> **Exercise goal**:
Lines with "Apple": copy each one from the listing below.

┌──

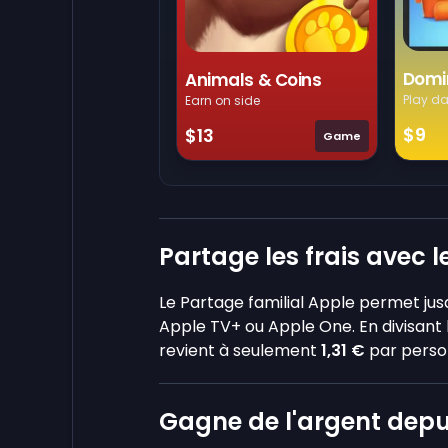
Domi
Animals & Coins
Play da
Earn on side
$9
$13
Game
Partage les frais avec l
Le Partage familial Apple permet ju
Apple TV+ ou Apple One. En divisant 
revient à seulement
1,31 €
par perso
Gagne de l'argent depu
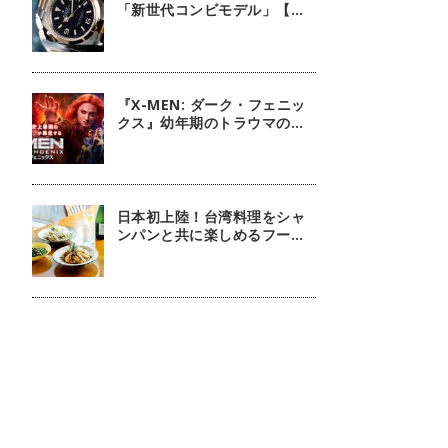
「新世代コンビモデル」【今
週の逸本 Vol.140】
『X-MEN: ダーク・フェニッ
クス』幼年期のトラウマの扱
いには注意しましょう
日本初上陸！台湾料理をシャ
ンパンと共に楽しめるフージ
ンツリー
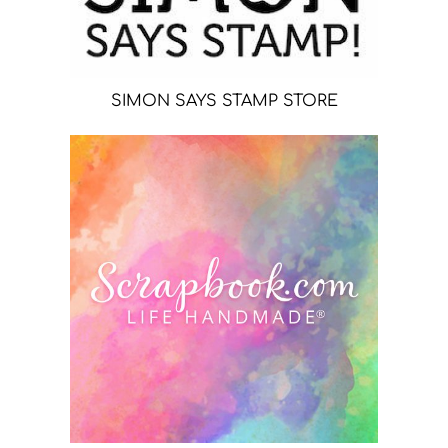
SIMON SAYS STAMP STORE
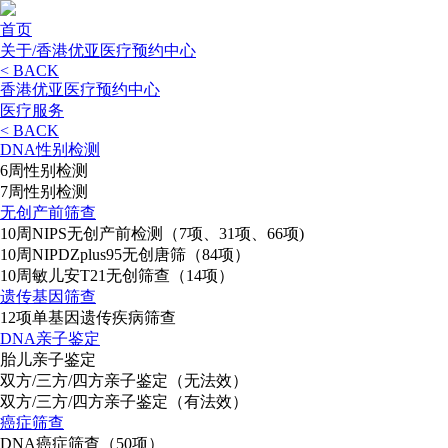
首页
关于/香港优亚医疗预约中心
< BACK
香港优亚医疗预约中心
医疗服务
< BACK
DNA性别检测
6周性别检测
7周性别检测
无创产前筛查
10周NIPS无创产前检测（7项、31项、66项)
10周NIPDZplus95无创唐筛（84项）
10周敏儿安T21无创筛查（14项）
遗传基因筛查
12项单基因遗传疾病筛查
DNA亲子鉴定
胎儿亲子鉴定
双方/三方/四方亲子鉴定（无法效）
双方/三方/四方亲子鉴定（有法效）
癌症筛查
DNA癌症筛查（50项）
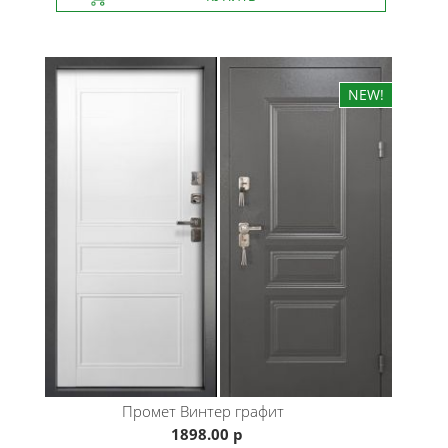
Промет
Винтер графит
1898.00 р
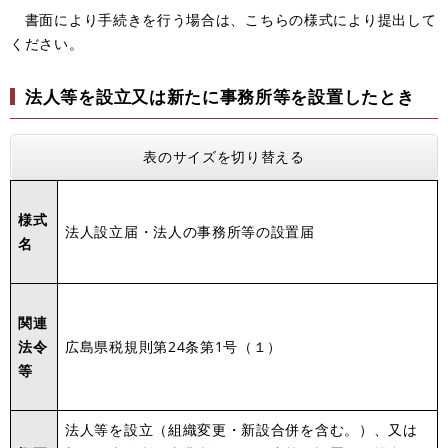
書面により手続きを行う場合は、こちらの様式により提出して
ください。
法人等を設立又は新たに事務所等を設置したとき
表のサイズを切り替える
様式
法人設立届・法人の事務所等の設置届
名
関連
法令
広島県税規則第24条第1号（１）
等
法人等を設立（組織変更・新設合併を含む。）、又は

└──

> **Result below**:
Le Partage familial Apple permet ju
Apple TV+ ou Apple One. En divisant 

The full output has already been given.